Desalniettemin, de fokkerij van rashonden houdt niet op bij de grens de fokkers hechten waarde de uitslagen van de HD-screening. Het is immers de enige houvast dat ze hebben wanneer gebruik wordt gemaakt van buitenlandse honden. Een direct gevolg van de meer gedetailleerde beoordeling in Nederland t.o.v. die in het buitenland is dat de Nederlandse hond er, op basis van deze FCI normering, in vergelijking tot buitenlandse honden bekaaid vanaf komt. Dat is aan de fokkers, zowel in binnen- als buitenland niet uit te leggen. Mede om deze reden gaan veel fokkers voor de beoordeling van hun honden naar het buitenland, alleen met een voor het buitenland acceptabele uitslag kunnen zij internationaal meedoen.

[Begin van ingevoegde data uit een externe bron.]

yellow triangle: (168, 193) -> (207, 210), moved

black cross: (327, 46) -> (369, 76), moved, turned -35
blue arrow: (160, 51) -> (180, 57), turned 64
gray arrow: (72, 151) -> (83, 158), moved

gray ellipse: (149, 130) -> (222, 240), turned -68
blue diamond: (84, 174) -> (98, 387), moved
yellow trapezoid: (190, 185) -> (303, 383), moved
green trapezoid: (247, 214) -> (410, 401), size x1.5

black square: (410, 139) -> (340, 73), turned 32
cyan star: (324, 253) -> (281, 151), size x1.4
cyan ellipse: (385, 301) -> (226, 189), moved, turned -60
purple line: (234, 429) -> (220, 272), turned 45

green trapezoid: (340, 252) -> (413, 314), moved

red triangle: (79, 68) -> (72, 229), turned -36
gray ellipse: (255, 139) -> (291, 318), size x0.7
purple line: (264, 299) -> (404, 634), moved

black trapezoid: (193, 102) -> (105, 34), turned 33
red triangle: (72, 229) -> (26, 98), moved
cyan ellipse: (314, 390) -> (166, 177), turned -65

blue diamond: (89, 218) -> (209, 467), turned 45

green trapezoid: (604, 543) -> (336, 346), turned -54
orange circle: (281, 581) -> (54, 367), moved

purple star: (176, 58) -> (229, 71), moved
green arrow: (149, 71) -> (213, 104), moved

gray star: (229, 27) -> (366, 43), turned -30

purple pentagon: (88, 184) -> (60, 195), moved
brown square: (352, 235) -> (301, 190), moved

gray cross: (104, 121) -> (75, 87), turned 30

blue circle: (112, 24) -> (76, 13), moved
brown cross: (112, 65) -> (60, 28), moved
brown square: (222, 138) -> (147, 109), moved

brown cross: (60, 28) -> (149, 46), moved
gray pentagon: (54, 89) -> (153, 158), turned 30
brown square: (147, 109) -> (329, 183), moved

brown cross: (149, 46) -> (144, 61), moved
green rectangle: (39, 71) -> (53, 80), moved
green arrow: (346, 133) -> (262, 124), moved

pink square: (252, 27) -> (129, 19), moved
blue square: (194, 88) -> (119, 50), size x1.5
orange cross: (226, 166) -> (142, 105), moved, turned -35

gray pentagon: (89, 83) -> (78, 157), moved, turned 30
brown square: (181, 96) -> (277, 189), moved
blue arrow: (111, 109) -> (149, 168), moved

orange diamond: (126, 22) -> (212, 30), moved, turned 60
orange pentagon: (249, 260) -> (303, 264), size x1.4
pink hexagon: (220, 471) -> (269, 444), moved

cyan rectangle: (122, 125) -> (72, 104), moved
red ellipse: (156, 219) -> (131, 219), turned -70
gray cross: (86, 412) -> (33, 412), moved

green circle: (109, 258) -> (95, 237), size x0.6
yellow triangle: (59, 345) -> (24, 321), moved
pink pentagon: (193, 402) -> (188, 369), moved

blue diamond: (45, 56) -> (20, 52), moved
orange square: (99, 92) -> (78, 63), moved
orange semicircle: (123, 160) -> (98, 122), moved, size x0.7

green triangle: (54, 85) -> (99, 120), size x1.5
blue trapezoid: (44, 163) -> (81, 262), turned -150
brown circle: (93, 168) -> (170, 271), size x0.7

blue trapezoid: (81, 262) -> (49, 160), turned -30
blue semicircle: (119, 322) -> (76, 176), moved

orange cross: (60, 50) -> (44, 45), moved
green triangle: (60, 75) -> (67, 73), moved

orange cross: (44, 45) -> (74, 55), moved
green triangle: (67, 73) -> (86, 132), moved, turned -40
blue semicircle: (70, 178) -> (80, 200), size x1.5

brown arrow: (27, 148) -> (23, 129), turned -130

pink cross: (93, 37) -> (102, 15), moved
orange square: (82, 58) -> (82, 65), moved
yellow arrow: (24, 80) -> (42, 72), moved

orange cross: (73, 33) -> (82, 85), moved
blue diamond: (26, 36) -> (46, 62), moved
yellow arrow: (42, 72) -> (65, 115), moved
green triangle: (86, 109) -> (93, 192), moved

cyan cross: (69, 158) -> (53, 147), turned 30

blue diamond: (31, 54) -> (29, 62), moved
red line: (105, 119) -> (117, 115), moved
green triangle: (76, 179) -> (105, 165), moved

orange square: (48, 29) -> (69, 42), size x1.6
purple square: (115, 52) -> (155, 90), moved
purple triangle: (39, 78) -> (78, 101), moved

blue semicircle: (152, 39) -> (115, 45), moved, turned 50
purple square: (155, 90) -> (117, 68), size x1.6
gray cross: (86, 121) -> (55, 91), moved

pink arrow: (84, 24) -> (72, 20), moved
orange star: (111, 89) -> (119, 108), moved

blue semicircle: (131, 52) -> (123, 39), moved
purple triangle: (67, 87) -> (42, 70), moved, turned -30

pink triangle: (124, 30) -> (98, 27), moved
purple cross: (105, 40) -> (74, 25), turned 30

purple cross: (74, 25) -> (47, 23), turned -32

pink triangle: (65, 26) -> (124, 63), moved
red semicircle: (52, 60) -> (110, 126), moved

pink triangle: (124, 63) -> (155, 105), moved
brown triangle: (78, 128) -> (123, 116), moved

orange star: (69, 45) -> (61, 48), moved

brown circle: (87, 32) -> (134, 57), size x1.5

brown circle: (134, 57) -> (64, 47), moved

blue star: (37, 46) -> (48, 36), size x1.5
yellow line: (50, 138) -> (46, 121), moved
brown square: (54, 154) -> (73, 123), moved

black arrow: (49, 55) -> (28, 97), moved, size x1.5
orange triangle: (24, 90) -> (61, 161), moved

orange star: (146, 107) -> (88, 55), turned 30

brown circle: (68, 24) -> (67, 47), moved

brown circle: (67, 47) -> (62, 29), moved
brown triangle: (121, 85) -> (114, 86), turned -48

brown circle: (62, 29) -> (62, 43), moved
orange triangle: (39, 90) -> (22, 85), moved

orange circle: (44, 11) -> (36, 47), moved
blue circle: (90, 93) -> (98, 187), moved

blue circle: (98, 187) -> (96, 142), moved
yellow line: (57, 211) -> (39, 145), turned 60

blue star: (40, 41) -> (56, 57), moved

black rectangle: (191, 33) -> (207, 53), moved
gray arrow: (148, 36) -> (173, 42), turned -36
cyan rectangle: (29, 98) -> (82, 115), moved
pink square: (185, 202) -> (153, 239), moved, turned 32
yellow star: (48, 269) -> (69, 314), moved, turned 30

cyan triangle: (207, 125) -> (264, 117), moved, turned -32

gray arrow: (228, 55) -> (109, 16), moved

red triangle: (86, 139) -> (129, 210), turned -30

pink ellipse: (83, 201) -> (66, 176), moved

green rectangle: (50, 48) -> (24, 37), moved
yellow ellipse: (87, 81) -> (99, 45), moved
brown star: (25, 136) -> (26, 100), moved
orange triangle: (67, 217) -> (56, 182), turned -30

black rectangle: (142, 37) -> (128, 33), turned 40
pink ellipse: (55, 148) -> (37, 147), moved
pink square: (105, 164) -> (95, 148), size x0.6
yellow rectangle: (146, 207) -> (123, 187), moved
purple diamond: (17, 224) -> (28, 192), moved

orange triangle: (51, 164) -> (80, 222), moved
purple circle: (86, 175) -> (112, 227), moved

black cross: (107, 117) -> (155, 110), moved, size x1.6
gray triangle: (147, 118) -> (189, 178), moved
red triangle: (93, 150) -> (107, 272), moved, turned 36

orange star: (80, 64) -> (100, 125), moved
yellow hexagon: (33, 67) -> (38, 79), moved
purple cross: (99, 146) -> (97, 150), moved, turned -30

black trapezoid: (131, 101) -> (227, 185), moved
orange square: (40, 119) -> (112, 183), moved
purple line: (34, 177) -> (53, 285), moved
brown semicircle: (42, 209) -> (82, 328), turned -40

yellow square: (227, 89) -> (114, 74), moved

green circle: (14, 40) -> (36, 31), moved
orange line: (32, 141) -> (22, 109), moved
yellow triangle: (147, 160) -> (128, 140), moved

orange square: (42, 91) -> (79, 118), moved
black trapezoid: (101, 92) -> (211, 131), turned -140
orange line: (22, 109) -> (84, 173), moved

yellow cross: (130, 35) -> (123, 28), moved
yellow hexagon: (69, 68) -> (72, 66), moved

Deze situatie kan niet langer zo voort blijven duren, mede gelet op het belang van de HD-uitslagen in het Centrale Fokbeleid en de opstart van alternatieve selectiemethoden.
De uitslagen van verschillende beoordelingsinstanties zullen, hoe dan ook, op zijn minst binnen de rassen vergelijkbaar moeten zijn.
De toekomst
Om aan deze situatie een einde te maken heeft De Raad van Beheer besloten zich te conformeren aan de afspraak die binnen de FCI is gemaakt ten aanzien van een internationale normering en certificering. Dat betekent dat in de toekomst alleen nog de FCI-normeringen A, B, C, D en E zullen worden gehanteerd.
Bestaande (nationale) beoordelingspanels zullen worden vergeleken en als het ware worden "geijkt" waardoor er een vertaalslag van de uitslag plaats kan vinden. Hierdoor wordt een "eerlijke" vergelijking van de verschillende uitslagen mogelijk. Voorwaarde is dat de beoordeling volgens dezelfde methode en op vergelijkbaar materiaal wordt uitgevoerd. Dit betekent dat in Nederland, net als in het buitenland, de beoordeling op één foto (positie I) zal plaatsvinden.
Bestaande uitslagen van rasverenigingen die tot op heden een (groot) deel van hun honden in het buitenland (bij een rasspecialist) lieten beoordelen zullen, na een vertaalslag, ten behoeve van een berekening van de fokwaardeschatting, zoveel mogelijk worden overgenomen. Ook zal de mogelijkheid geopend worden om in de toekomst ook bij gevalideerde buitenlandse panels foto's te laten beoordelen. Voorwaarde hierbij is wel dat, aangezien de Raad in het kader van het Centrale Fokbeleid de uitslag zal certificeren, de logistiek en het onderzoeksprotocol door de Raad gecontroleerd en beheerd dient te worden.
Verwerking en archivering
Om de verwerking van de stroom foto's zo optimaal mogelijk te laten verlopen zal de mogelijk worden geboden om voor daartoe geoutilleerde dierenartsenpraktijken de foto's digitaal aan te leveren. Foto's die fysiek aangeleverd worden, worden na binnenkomst ingescand en worden verder digitaal verwekt en gearchiveerd. Dat betekent dat, desgewenst, de foto's aan de dierenarts teruggezonden zullen worden, waarna de eigenaar hier over kan beschikken.
De Raad van Beheer verwacht dat bovenstaande veranderingen zullen leiden tot een kostenbesparing voor de fokker/eigenaar, dat een groter aantal gegevens uit binnen- en buitenland beschikbaar komt voor de selectieprogramma's, dat een efficiëntere (inter)nationale informatiestroom tot stand komt. Dat alles met als uiteindelijk doel een verdere bestrijding van HD bij onze rashonden.